Leave the pictures out while you restate every entry below word for word.

________

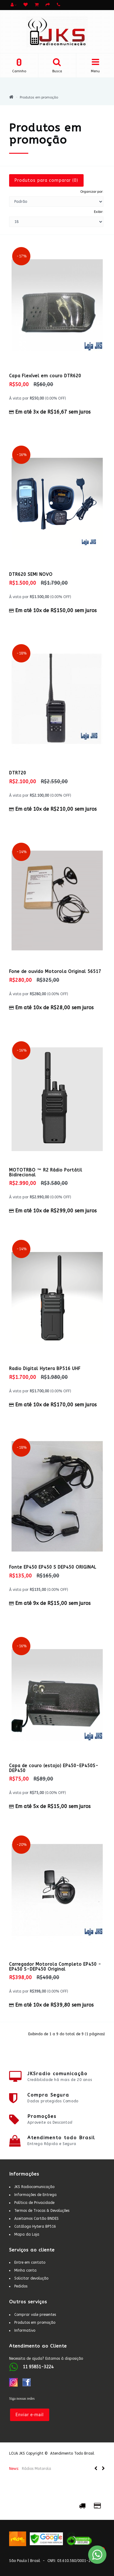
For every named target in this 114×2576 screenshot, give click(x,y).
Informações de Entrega (35, 2195)
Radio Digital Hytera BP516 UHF (45, 1368)
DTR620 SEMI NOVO (31, 574)
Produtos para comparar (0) (46, 180)
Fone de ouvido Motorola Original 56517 (55, 971)
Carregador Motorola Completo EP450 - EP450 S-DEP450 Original (55, 1966)
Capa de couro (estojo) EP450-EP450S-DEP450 (53, 1768)
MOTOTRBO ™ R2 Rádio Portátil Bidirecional (45, 1172)
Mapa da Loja (26, 2234)
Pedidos (20, 2286)
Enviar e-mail (30, 2414)
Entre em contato (29, 2262)
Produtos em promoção (39, 97)
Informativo (24, 2330)
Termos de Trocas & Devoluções (41, 2210)
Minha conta (25, 2270)
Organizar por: (91, 192)
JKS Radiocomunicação (34, 2187)
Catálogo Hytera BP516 (35, 2226)
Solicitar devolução (31, 2278)
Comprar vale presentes (35, 2314)
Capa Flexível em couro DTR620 (45, 376)
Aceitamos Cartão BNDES (36, 2218)
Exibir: (98, 212)
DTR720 (17, 773)
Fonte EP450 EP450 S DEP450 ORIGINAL (52, 1567)
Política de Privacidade (34, 2203)
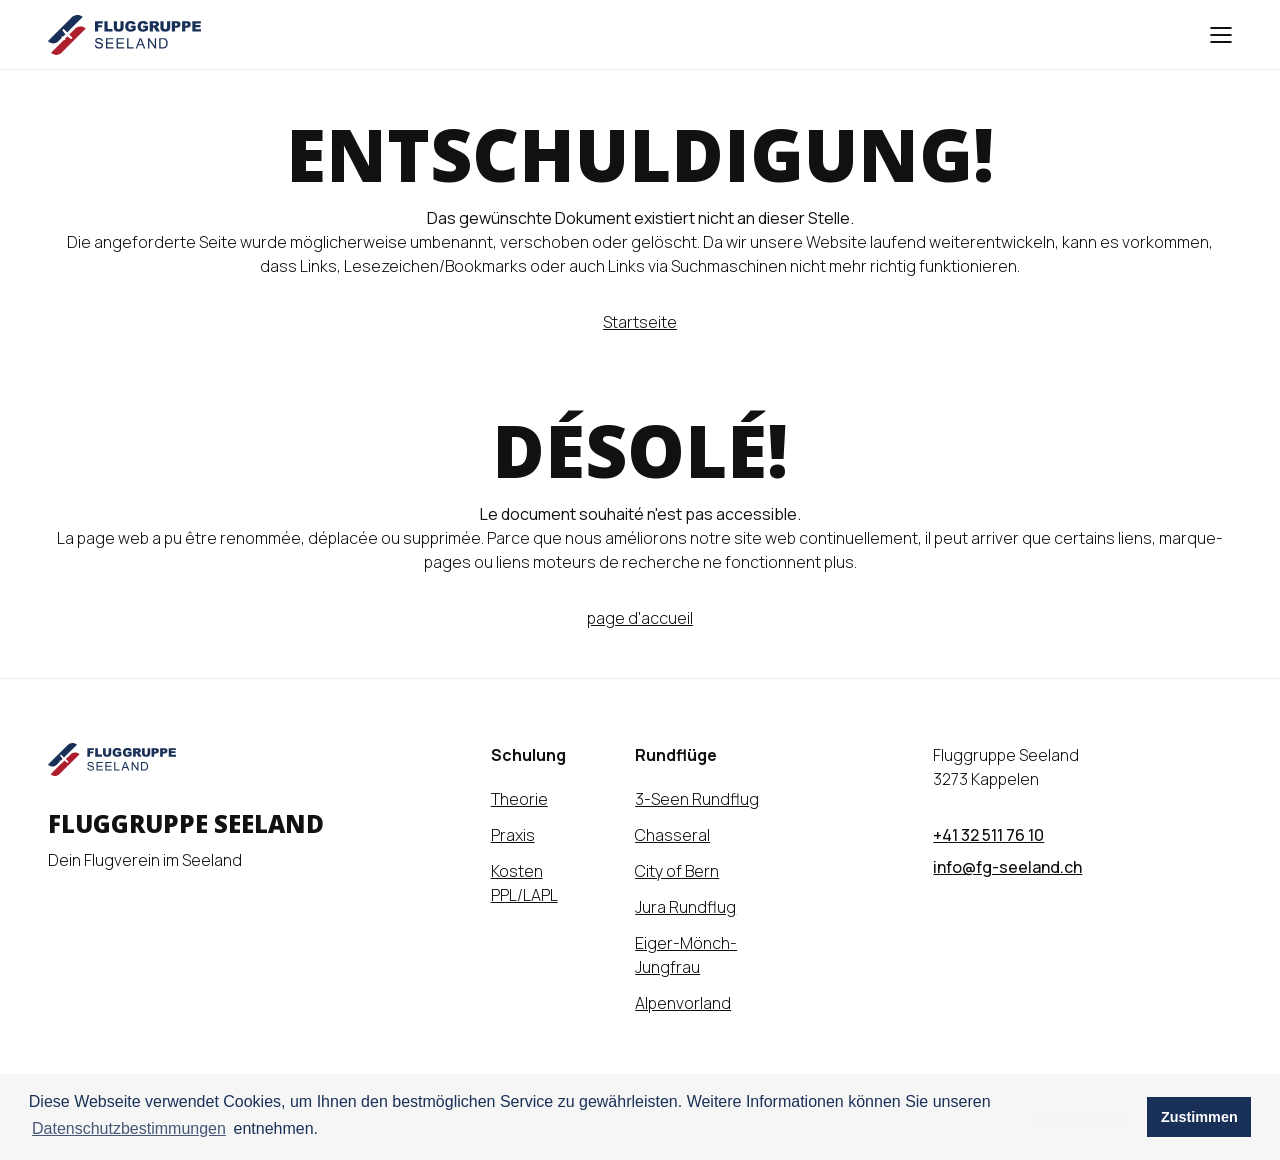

________

=== Expected output ===
For every named target in this 114×2576 screenshot, give click(x,y).
Informações de Entrega (35, 2195)
Radio Digital Hytera BP516 UHF (45, 1368)
DTR620 SEMI NOVO (31, 574)
Produtos para comparar (0) (46, 180)
Fone de ouvido Motorola Original 56517 (55, 971)
Carregador Motorola Completo EP450 - EP450 S-DEP450 Original (55, 1966)
Capa de couro (estojo) EP450-EP450S-DEP450 (53, 1768)
MOTOTRBO ™ R2 Rádio Portátil Bidirecional (45, 1172)
Mapa da Loja (26, 2234)
Pedidos (20, 2286)
Enviar e-mail (30, 2414)
Entre em contato (29, 2262)
Produtos em promoção (39, 97)
Informativo (24, 2330)
Termos de Trocas & Devoluções (41, 2210)
Minha conta (25, 2270)
Organizar por: (91, 192)
JKS Radiocomunicação (34, 2187)
Catálogo Hytera BP516 (35, 2226)
Solicitar devolução (31, 2278)
Comprar vale presentes (35, 2314)
Capa Flexível em couro DTR620 (45, 376)
Aceitamos Cartão BNDES (36, 2218)
Exibir: (98, 212)
DTR720 (17, 773)
Fonte EP450 EP450 S DEP450 ORIGINAL (52, 1567)
Política de Privacidade (34, 2203)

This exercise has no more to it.